An exemplary case of mal-use of the Israeli military legal system in the West Bank for the purpose of silencing legitimate political dissent, Abu Rahmah’s conviction was subject to harsh international criticism. The EU foreign policy chief, Catherine Ashton, expressed her deep concern “that the possible imprisonment of Mr Abu Rahma is intended to prevent him and other Palestinians from exercising their legitimate right to protest[...]“, after EU diplomats attended all hearings in Abu Rahmah’s case. Ashton’s statement was followed by one from the Spanish Parliament.
Renowned South African human right activist, Archbishop Desmond Tutu, called on Israel to overturn Abu Rahmah’s conviction on behalf of the Elders, a group of international public figures noted as elder statesmen, peace activists, and human rights advocates, brought together by Nelson Mandela. Members of the Elders, including Tutu, have met with Abu Rahmah on their visit to Bil’in prior to his arrest.
International human rights organization Amnesty International condemned Abu Rahmah’s conviction as an assault on the right to freedom of expression, and declared him a prisoner of conscious. Human Rights Watch denounced the conviction as well, pronouncing the whole process “an unfair trial”.
Israeli human rights organizations also criticized the conviction – including statements by B’Tselem, which raises the issue of questionable testimonies by minors used to convict Abu Rahmah, and The Association for Civil Rights in Israel (ACRI) which highlights the impossibility of organizing legal demonstrations for Palestinians in the West Bank.
Abu Rahmah, the coordinator of the Bil’in Popular Committee Against the Wall and Settlements, was acquitted of two out of the four charges brought against him in the indictment – stone-throwing and a ridiculous and vindictive arms possession charge. According to the indictment, Abu Rahmah collected used tear-gas projectiles and bullet casings shot at demonstrators, with the intention of exhibiting them to show the violence used against demonstrators. This absurd charge is a clear example of how eager the military prosecution is to use legal procedures as a tool to silence and smear unarmed dissent.

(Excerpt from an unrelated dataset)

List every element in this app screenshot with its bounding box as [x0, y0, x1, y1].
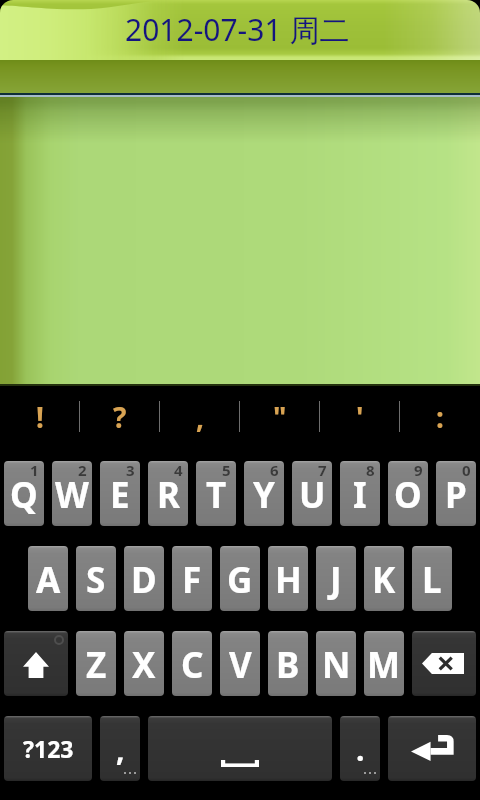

The court did, however, find Abu Rahmah guilty of two of the most draconian anti-free speech articles in military legislation: incitement, and organizing and participating in illegal demonstrations. It did so based only on testimonies of minors who were arrested in the middle of the night and denied their right to legal counsel, and despite acknowledging significant ills in their questioning.
The court was also undeterred by the fact that the prosecution failed to provide any concrete evidence implicating Abu Rahmah in any way, despite the fact that all demonstrations in Bil’in are systematically filmed by the army.
Under military law, incitement is defined as “The attempt, verbally or otherwise, to influence public opinion in the Area in a way that may disturb the public peace or public order” (section 7(a) of the Order Concerning Prohibition of Activities of Incitement and Hostile Propaganda (no.101), 1967), and carries a 10 years maximal sentence.